● Work request: Please quote exactly the lines below from the line containing "Keuangan pada Perusahaan Retail di Indonesia" to the line containing "MEHR LESEN ...", both lines included, and nothing else.

● Records to use:
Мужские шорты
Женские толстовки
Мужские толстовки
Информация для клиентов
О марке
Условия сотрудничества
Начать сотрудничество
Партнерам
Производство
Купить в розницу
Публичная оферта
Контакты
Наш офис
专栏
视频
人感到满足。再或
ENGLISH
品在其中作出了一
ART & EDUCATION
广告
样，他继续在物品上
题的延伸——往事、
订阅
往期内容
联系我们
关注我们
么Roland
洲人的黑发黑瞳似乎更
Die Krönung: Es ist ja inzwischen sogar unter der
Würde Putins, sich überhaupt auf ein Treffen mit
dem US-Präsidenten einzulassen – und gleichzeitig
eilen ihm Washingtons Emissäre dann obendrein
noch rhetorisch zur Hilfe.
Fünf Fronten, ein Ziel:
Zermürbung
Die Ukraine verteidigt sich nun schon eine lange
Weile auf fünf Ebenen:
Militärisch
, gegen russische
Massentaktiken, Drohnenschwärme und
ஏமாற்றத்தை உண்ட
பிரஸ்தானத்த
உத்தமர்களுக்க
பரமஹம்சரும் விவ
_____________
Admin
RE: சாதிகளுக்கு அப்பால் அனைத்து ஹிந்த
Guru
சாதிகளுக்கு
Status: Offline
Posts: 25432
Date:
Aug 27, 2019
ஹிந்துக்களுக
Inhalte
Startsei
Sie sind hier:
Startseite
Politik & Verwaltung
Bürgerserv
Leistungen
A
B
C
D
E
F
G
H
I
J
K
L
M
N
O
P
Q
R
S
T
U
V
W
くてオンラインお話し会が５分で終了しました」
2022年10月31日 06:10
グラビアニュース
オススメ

...

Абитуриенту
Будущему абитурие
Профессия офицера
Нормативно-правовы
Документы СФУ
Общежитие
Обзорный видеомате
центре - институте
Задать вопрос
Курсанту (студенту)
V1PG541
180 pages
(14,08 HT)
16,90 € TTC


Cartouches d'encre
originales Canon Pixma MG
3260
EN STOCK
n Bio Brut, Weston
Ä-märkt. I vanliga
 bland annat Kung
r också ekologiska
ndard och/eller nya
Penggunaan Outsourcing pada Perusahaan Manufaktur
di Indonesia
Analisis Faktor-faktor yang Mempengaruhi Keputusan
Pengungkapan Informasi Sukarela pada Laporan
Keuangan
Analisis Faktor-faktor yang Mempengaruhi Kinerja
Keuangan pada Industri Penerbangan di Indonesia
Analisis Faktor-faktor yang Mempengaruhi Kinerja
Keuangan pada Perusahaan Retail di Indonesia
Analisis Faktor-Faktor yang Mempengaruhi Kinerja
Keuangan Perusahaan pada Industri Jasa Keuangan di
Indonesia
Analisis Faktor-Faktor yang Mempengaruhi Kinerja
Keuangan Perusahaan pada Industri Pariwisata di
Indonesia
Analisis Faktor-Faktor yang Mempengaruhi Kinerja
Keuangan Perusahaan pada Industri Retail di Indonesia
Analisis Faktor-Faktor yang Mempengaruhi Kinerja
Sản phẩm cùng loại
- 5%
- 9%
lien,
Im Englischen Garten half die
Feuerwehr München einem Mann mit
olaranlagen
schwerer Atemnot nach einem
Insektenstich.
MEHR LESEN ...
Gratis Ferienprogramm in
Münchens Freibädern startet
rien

...

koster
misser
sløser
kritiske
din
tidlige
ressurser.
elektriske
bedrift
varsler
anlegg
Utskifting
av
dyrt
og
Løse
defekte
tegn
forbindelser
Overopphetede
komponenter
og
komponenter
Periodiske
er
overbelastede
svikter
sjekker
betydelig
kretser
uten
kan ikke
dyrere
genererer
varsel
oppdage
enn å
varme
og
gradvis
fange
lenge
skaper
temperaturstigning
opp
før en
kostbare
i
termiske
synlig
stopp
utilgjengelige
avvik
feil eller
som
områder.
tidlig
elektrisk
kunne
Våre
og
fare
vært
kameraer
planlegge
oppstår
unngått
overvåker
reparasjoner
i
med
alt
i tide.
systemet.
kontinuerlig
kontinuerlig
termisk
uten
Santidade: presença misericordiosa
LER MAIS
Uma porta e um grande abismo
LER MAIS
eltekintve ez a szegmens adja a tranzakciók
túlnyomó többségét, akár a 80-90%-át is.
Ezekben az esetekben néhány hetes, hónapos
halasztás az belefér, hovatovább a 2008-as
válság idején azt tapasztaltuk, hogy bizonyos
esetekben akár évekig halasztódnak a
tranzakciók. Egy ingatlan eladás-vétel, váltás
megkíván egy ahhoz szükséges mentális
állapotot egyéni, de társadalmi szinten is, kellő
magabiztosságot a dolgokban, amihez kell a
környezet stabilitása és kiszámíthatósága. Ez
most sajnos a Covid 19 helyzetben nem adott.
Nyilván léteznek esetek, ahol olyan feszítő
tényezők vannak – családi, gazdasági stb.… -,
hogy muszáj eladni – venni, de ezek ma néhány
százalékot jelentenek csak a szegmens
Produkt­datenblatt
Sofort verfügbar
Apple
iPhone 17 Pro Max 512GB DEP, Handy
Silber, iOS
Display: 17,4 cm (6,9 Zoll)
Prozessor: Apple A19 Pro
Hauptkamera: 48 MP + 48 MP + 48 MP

● Result:
Keuangan pada Perusahaan Retail di Indonesia
Analisis Faktor-Faktor yang Mempengaruhi Kinerja
Keuangan Perusahaan pada Industri Jasa Keuangan di
Indonesia
Analisis Faktor-Faktor yang Mempengaruhi Kinerja
Keuangan Perusahaan pada Industri Pariwisata di
Indonesia
Analisis Faktor-Faktor yang Mempengaruhi Kinerja
Keuangan Perusahaan pada Industri Retail di Indonesia
Analisis Faktor-Faktor yang Mempengaruhi Kinerja
Sản phẩm cùng loại
- 5%
- 9%
lien,
Im Englischen Garten half die
Feuerwehr München einem Mann mit
olaranlagen
schwerer Atemnot nach einem
Insektenstich.
MEHR LESEN ...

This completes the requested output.